An Anglo-Saxon ‘Renaissance Man’: St Dunstan

Dunstan (d. 988), whose feast is celebrated on 19 May, was a scholar and reformer, but also a craftsman, said to have been a skilled metalworker, painter, embroiderer, musician, and even organ-builder. He was later claimed by goldsmiths, jewellers, and locksmiths as their patron saint.

The British Library collections include several delightful images of Dunstan as a bishop, though his biographers claimed that this was a role he took only reluctantly.

Cotton MS Tiberius A. iii, f. 2v

Miniature of St Dunstan, King Edgar, and St Æthelwold, from the Regularis Concordia, England (Canterbury?), mid-11th century, Cotton MS Tiberius A. iii, f. 2v.

Cotton MS Claudius A. iii, f. 8r

Miniature of St Dunstan enthroned, England (Canterbury?), c.1120, Cotton MS Claudius A. iii, f. 8r.

The key source for Dunstan's life is a biography by one of his colleagues, known only by the first letter of his name, B. The British Library has digitized one of the key sources for this work, Cotton MS Cleopatra B. xiii.

Dunstan himself took a keen interest in manuscripts. He is depicted as a scribe in Royal MS 10 A. xiii, f. 2v.
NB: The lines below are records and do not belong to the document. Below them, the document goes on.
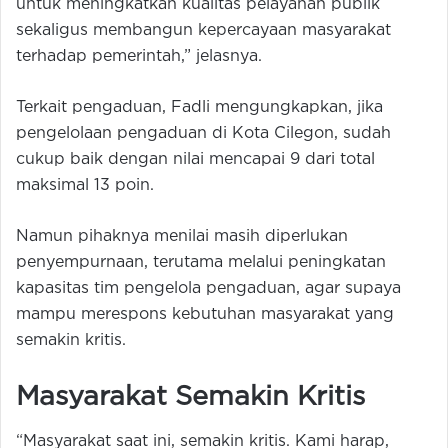
untuk meningkatkan kualitas pelayanan publik
sekaligus membangun kepercayaan masyarakat
terhadap pemerintah,” jelasnya.
Terkait pengaduan, Fadli mengungkapkan, jika
pengelolaan pengaduan di Kota Cilegon, sudah
cukup baik dengan nilai mencapai 9 dari total
maksimal 13 poin.
Namun pihaknya menilai masih diperlukan
penyempurnaan, terutama melalui peningkatan
kapasitas tim pengelola pengaduan, agar supaya
mampu merespons kebutuhan masyarakat yang
semakin kritis.
Masyarakat Semakin Kritis
“Masyarakat saat ini, semakin kritis. Kami harap,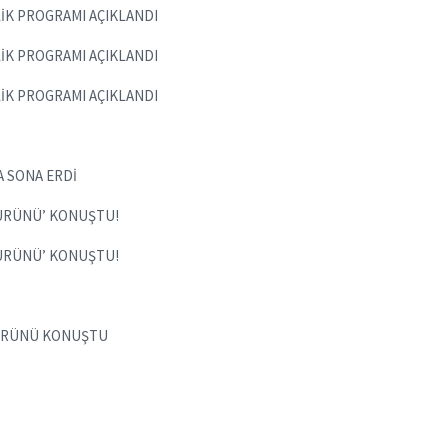
LİK PROGRAMI AÇIKLANDI
LİK PROGRAMI AÇIKLANDI
LİK PROGRAMI AÇIKLANDI
A SONA ERDİ
ÜRÜNÜ’ KONUŞTU!
ÜRÜNÜ’ KONUŞTU!
ÜRÜNÜ KONUŞTU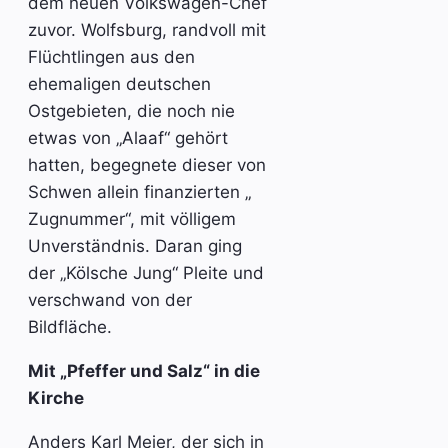
dem neuen Volkswagen-Chef
zuvor. Wolfsburg, randvoll mit
Flüchtlingen aus den
ehemaligen deutschen
Ostgebieten, die noch nie
etwas von „Alaaf“ gehört
hatten, begegnete dieser von
Schwen allein finanzierten „
Zugnummer“, mit völligem
Unverständnis. Daran ging
der „Kölsche Jung“ Pleite und
verschwand von der
Bildfläche.
Mit „Pfeffer und Salz“ in die
Kirche
Anders Karl Meier, der sich in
The Life of Dunstan in Arundel MS 16, f. 2r, which includes an initial with an image of the scribe, 'Osbearnus', being incensed, might have been a reference to this. His representation as a scribe may have had some basis in reality: the 'St Dunstan's classbook', now Oxford, Bodleian Library, MS Auct. F. 4. 32 (SC 2176), includes on f. 1r an illustration of Christ with a monk at his feet in prayer. In the thirteenth century, an inscription was added at the top of the page declaring it to be the work of Dunstan himself. Whether or not this is true, it is still thought that two lines of verse written above the monk's head are in his hand:

Merciful Christ, I ask you to defend me, Dunstan,
That you may not permit the storms of Taenarus to swallow me.
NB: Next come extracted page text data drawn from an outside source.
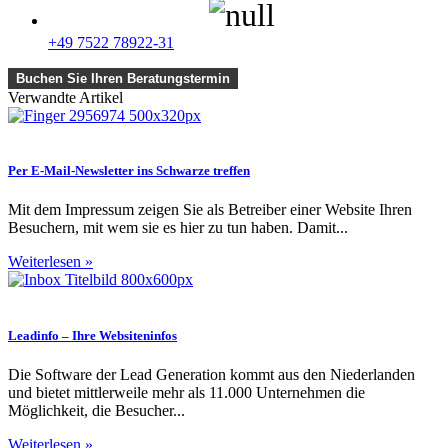
+49 7522 78922-31
Buchen Sie Ihren Beratungstermin
Verwandte Artikel
Per E-Mail-Newsletter ins Schwarze treffen
Mit dem Impressum zeigen Sie als Betreiber einer Website Ihren
Besuchern, mit wem sie es hier zu tun haben. Damit...
Weiterlesen »
Leadinfo – Ihre Websiteninfos
Die Software der Lead Generation kommt aus den Niederlanden
und bietet mittlerweile mehr als 11.000 Unternehmen die
Möglichkeit, die Besucher...
Weiterlesen »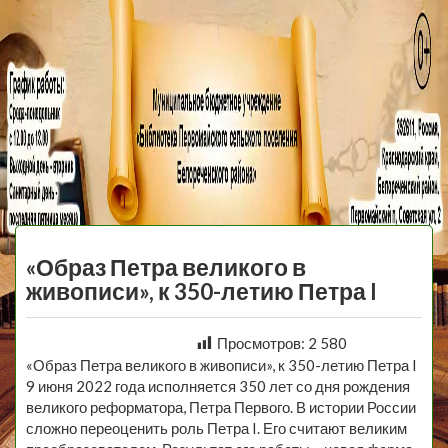
МБУ Библиотека
Первомайского
МЕНЮ
Сельского
«Образ Петра великого в
Поселения
живописи», к 350-летию Петра I
Просмотров:
2 580
«Образ Петра великого в живописи», к 350-летию Петра I
9 июня 2022 года исполняется 350 лет со дня рождения
великого реформатора, Петра Первого. В истории России
сложно переоценить роль Петра I. Его считают великим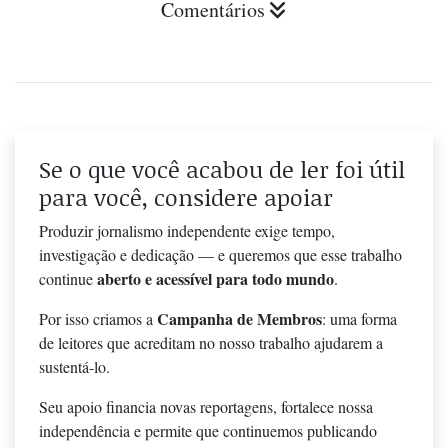
Comentários
Se o que você acabou de ler foi útil
para você, considere apoiar
Produzir jornalismo independente exige tempo,
investigação e dedicação — e queremos que esse trabalho
aberto e acessível para todo mundo
continue
.
Campanha de Membros
Por isso criamos a
: uma forma
de leitores que acreditam no nosso trabalho ajudarem a
sustentá-lo.
Seu apoio financia novas reportagens, fortalece nossa
independência e permite que continuemos publicando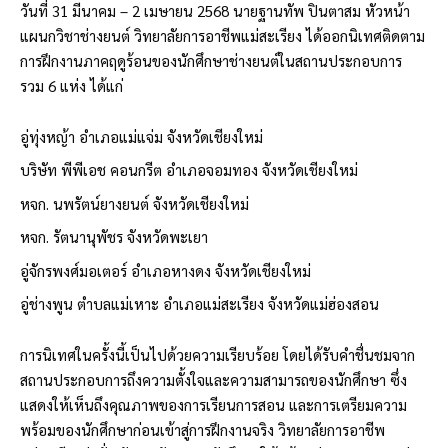
วันที่ 31 มีนาคม – 2 เมษายน 2568 นายฐานทัพ ปินตาสม หัวหน้า
แผนกวิชาช่างยนต์ วิทยาลัยการอาชีพแม่สะเรียง ได้ออกนิเทศติดตาม
การฝึกงานภาคฤดูร้อนของนักศึกษาช่างยนต์ในสถานประกอบการ
รวม 6 แห่ง ได้แก่
อู่ทุ่งหญ้า อำเภอแม่แจ่ม จังหวัดเชียงใหม่
บริษัท พีพีเอช คอนกรีต อำเภอจอมทอง จังหวัดเชียงใหม่
หจก. นพรัตน์ยางยนต์ จังหวัดเชียงใหม่
หจก. รัตนานุพัชร จังหวัดพะเยา
อู่จักรพงศ์มอเตอร์ อำเภอหางดง จังหวัดเชียงใหม่
อู่ช่างพูน ตำบลแม่เหาะ อำเภอแม่สะเรียง จังหวัดแม่ฮ่องสอน
การนิเทศในครั้งนี้เป็นไปด้วยความเรียบร้อย โดยได้รับคำชื่นชมจาก
สถานประกอบการถึงความตั้งใจและความสามารถของนักศึกษา ซึ่ง
แสดงให้เห็นถึงคุณภาพของการเรียนการสอน และการเตรียมความ
พร้อมของนักศึกษาก่อนเข้าสู่การฝึกงานจริง วิทยาลัยการอาชีพ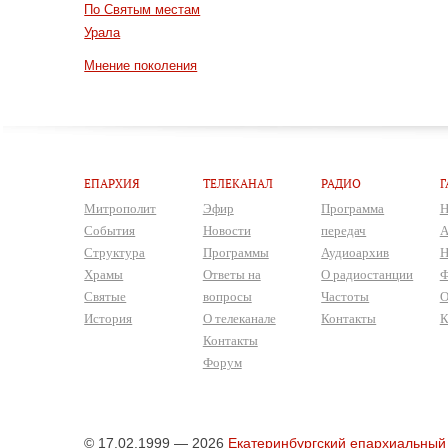
По Святым местам
Урала
Мнение поколения
ЕПАРХИЯ
ТЕЛЕКАНАЛ
РАДИО
Г
Митрополит
Эфир
Программа
Н
События
Новости
передач
А
Структура
Программы
Аудиоархив
Н
Храмы
Ответы на
О радиостанции
Ф
Святые
вопросы
Частоты
О
История
О телеканале
Контакты
К
Контакты
Форум
© 17.02.1999 — 2026
Екатеринбургский епархиальный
Dunstanum memet clemens rogo Criste tuere
Tenarias me non sinas sorbsisse procellas

The reference to Taenarus, the mythical entrance to the underworld, reflects the classical learning of the Anglo-Saxons (he might have picked up the reference from Ovid, Metamorphoses 10.13 or Virgil, Georgics 4.467). Some of Dunstan's own books even survive, notably the Bosworth psalter, Add. MS 37517, and a pontifical (a book containing texts of liturgical rites performed by a bishop), now Paris, Bibliothèque Nationale, MS lat. 943.

Dunstan was equally comfortable in church and court, and his earliest biographers portrayed him in close company with Kings Edmund (920/21–946) and Eadred (d. 955). As a result, he is associated with the so-called ‘Dunstan B’ charters of King Eadred, sometimes thought to have been written by Dunstan himself.

London, British Library, Cotton Augustus ii. 57

Charter of King Eadred, anticipating the ‘Dunstan B’ type, granting Reculver minster and its lands to Canterbury Cathedral, 11th century, London, British Library, Cotton Augustus ii. 57 (Sawyer no. 546).

As an artisan, however, Dunstan might have been most satisfied with his portrait in Harley MS 315, f. 15v, where he is cheerfully pinching a demon's nose with a pair of tongs. Harley 315 is on display at the Wellcome Collection until 31 July 2016 as part of its This is a Voice exhibition.

Harley MS 315, f. 15v

Initial from the Life of Dunstan in the Canterbury Passionale, second quarter of the 12th century, London, British Library, Harley MS 315, f. 15v.